In The Count Tells You Everything, we showed that broad-population pitch prediction barely beats knowing the count. But that was a league-wide result across 1,081 pitchers. The natural follow-up: are some individual pitchers reliably predictable?

We selected 14 elite starting pitchers — all with 4,000+ pitches across the 2024–2025 seasons — and trained individual models for each. The answer: most aren't. But five are.

The Expanded Sample: 14 Starters

We pulled 73,735 pitches across 14 starters from 2024–2025 Statcast data. Each pitcher got their own XGBoost, random forest, extra trees, and logistic regression models trained on a strict temporal split (training through June 2025, testing on the rest).

The baseline: each pitcher's pitch mix conditioned on count and batter handedness. If a pitcher throws fastballs 60% of the time on 3-0 counts against righties, the baseline "predicts" fastball for every such pitch. Prediction accuracy is the percentage of pitches where the model correctly identified the pitch type before it was thrown.

Approach Prediction Acc. vs. Baseline
Best pooled model (XGBoost) 43.83% +1.68pp
Best per-pitcher (Random Forest) 44.21% +1.32pp

Neither passes our +2pp threshold. As a group, these 14 elite starters are about as predictable as the league average. The broad per-pitcher thesis fails.

The Five Who Stood Out

But averages hide variation. When we look pitcher-by-pitcher, five exceeded the +2pp gate — and one of them blew past it:

Pitcher Model Pred. Acc. Top-2 Gain
Chris SaleRandom Forest58.14%89.76%+8.48pp
Tarik SkubalLogistic Reg.38.61%63.30%+4.17pp
Seth LugoRandom Forest27.98%45.72%+3.35pp
Logan GilbertLogistic Reg.51.24%80.86%+2.92pp
Corbin BurnesExtra Trees56.67%80.51%+2.39pp

As a cohort, these five produce a +3.49pp weighted gain over the count+handedness baseline. But what does "predictable" mean when accuracy ranges from 28% to 58%?

The key is repertoire size. Chris Sale throws 4 pitches, so random guessing gets you ~25%. His 58% accuracy is more than double chance. Seth Lugo throws 7 pitch types — random guessing is ~14%, and even the count-conditional baseline only reaches 24.6%. Lugo's 28% beats that baseline by +3.35pp, which is statistically meaningful against a 7-way classification. But practically, you're still wrong 72% of the time.

The honest framing: prediction accuracy is how often the model names the exact pitch type correctly, and it scales inversely with repertoire complexity. Sale at 58% is genuinely actionable — his top-2 accuracy of 90% means you can narrow his next pitch to two options almost every time. Lugo at 28% passes the statistical gate but isn't practically useful on its own.

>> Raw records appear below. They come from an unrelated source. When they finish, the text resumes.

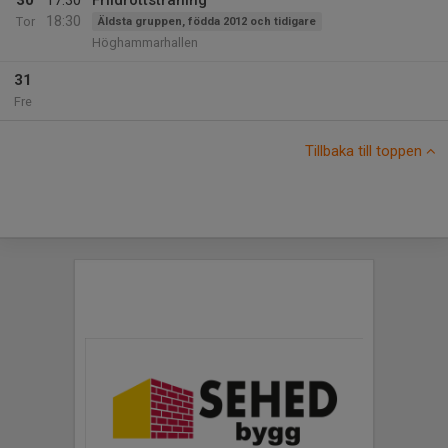
30
17:30
Friidrottsträning
18:30
Tor
Äldsta gruppen, födda 2012 och tidigare
Höghammarhallen
31
Fre
Tillbaka till toppen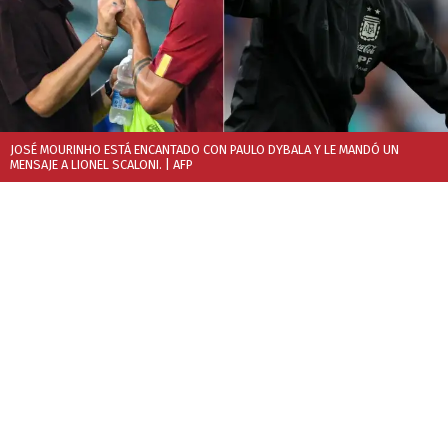
JOSÉ MOURINHO ESTÁ ENCANTADO CON PAULO DYBALA Y LE MANDÓ UN
MENSAJE A LIONEL SCALONI.
| AFP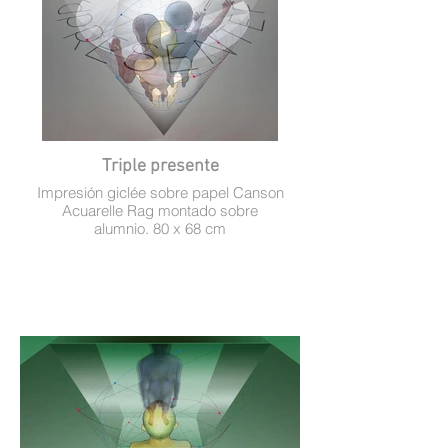
Triple presente
Impresión giclée sobre papel Canson
Acuarelle Rag montado sobre
alumnio. 80 x 68 cm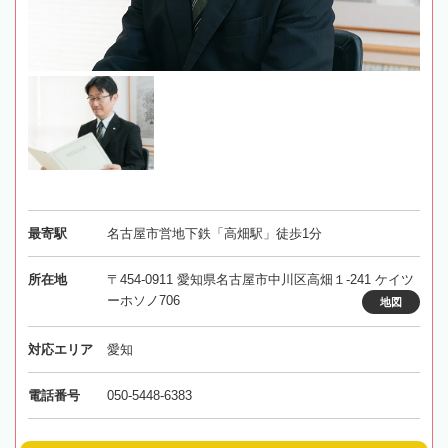
最寄駅
名古屋市営地下鉄「高畑駅」徒歩1分
所在地
〒454-0911 愛知県名古屋市中川区高畑１-241 ケイツ
ーホソノ706
地図
対応エリア
愛知
電話番号
050-5448-6383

Chris Sale: The Proof of Concept

Sale's behavioral fingerprint is unusually compact. Four pitches, with two accounting for 83% of his repertoire:

SL 43%
FF 40%
CH 11%
SI 6%

Chris Sale's 2024–2025 pitch mix. Lowest repertoire entropy in the 14-pitcher sample.

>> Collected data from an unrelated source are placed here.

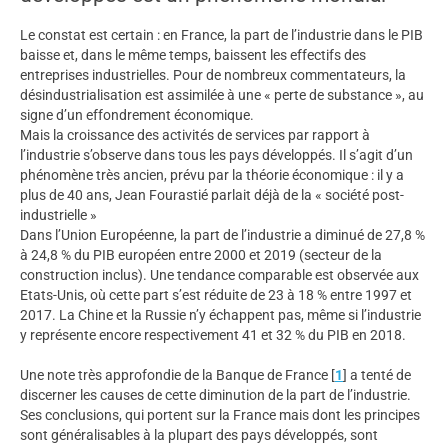
Le constat est certain : en France, la part de l’industrie dans le PIB
baisse et, dans le même temps, baissent les effectifs des
entreprises industrielles. Pour de nombreux commentateurs, la
désindustrialisation est assimilée à une « perte de substance », au
signe d’un effondrement économique.
Mais la croissance des activités de services par rapport à
l’industrie s’observe dans tous les pays développés. Il s’agit d’un
phénomène très ancien, prévu par la théorie économique : il y a
plus de 40 ans, Jean Fourastié parlait déjà de la « société post-
industrielle »
Dans l’Union Européenne, la part de l’industrie a diminué de 27,8 %
à 24,8 % du PIB européen entre 2000 et 2019 (secteur de la
construction inclus). Une tendance comparable est observée aux
Etats-Unis, où cette part s’est réduite de 23 à 18 % entre 1997 et
2017. La Chine et la Russie n’y échappent pas, même si l’industrie
y représente encore respectivement 41 et 32 % du PIB en 2018.
Une note très approfondie de la Banque de France
[
1
]
a tenté de
discerner les causes de cette diminution de la part de l’industrie.
Ses conclusions, qui portent sur la France mais dont les principes
sont généralisables à la plupart des pays développés, sont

The model exploits Sale's count-driven tendencies. His behavior in specific states is extremely concentrated:

Situation Dominant Pitch Share
3-0 countFour-seam fastball90.0%
0-2 vs LHHSlider76.1%
1-1 vs LHHSlider64.4%
3-1 vs RHHFour-seam fastball63.2%
0-2 (overall)Slider55.2%

Sale also shows strong pitch-to-pitch sequencing patterns: slider-after-slider 55.6% of the time, fastball-after-fastball 47.3%. These dependencies give models additional structure to exploit beyond just the count.

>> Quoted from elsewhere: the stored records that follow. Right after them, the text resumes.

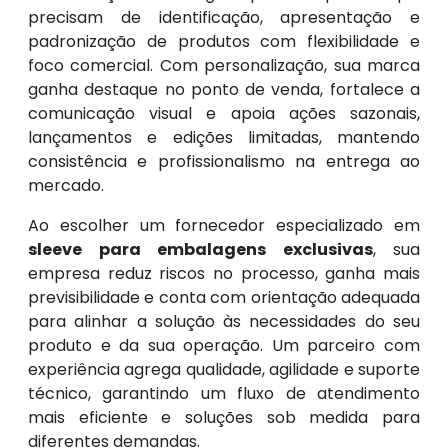
precisam de identificação, apresentação e
padronização de produtos com flexibilidade e
foco comercial. Com personalização, sua marca
ganha destaque no ponto de venda, fortalece a
comunicação visual e apoia ações sazonais,
lançamentos e edições limitadas, mantendo
consistência e profissionalismo na entrega ao
mercado.
Ao escolher um fornecedor especializado em
sleeve para embalagens exclusivas
, sua
empresa reduz riscos no processo, ganha mais
previsibilidade e conta com orientação adequada
para alinhar a solução às necessidades do seu
produto e da sua operação. Um parceiro com
experiência agrega qualidade, agilidade e suporte
técnico, garantindo um fluxo de atendimento
mais eficiente e soluções sob medida para
diferentes demandas.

Does It Hold Up Across Seasons?

Predictability that only works within a single season isn't useful. We tested whether 2024-trained models still work on 2025 data — a full cross-season test (H2):

Pitcher Cross-Season Pred. Top-2 Mix Stability
Chris Sale57.36%87.94%0.016 avg JSD
Corbin Burnes56.53%79.90%0.032 avg JSD
Logan Gilbert46.61%75.56%0.035 avg JSD
Tarik Skubal36.54%62.06%0.023 avg JSD
Seth Lugo28.64%46.07%0.036 avg JSD

Sale's cross-season accuracy (57.36%) barely drops from his within-season number (58.14%). His pitch-mix drift, measured by Jensen–Shannon divergence across rolling 14-day windows, is the lowest in the cohort (mean JSD = 0.016). Even though he shifted from more changeup/sinker in 2024 to more slider in 2025, his count-dependent structure remained remarkably stable.

Corbin Burnes is the second-strongest case: 56.53% cross-season accuracy with moderate mix stability. Gilbert, Skubal, and Lugo show weaker but positive cross-season carry.

Why Five Pitchers, Not Five Hundred?

What separates the predictable pitchers from the rest? Three factors emerge from the data:

  1. Low repertoire entropy. Sale has the lowest overall pitch entropy (1.65 bits) in the 14-pitcher sample. Fewer pitch types with more concentrated usage = more structure for models to learn.
  2. Extreme count concentration. When Sale's count is 3-0, the pitch is determined 90% of the time. The less his behavior varies within a game state, the more predictable he is.
  3. Pitch-to-pitch dependency. Strong sequencing patterns (slider-after-slider at 56%) provide information beyond the count. Most pitchers show much weaker sequential structure.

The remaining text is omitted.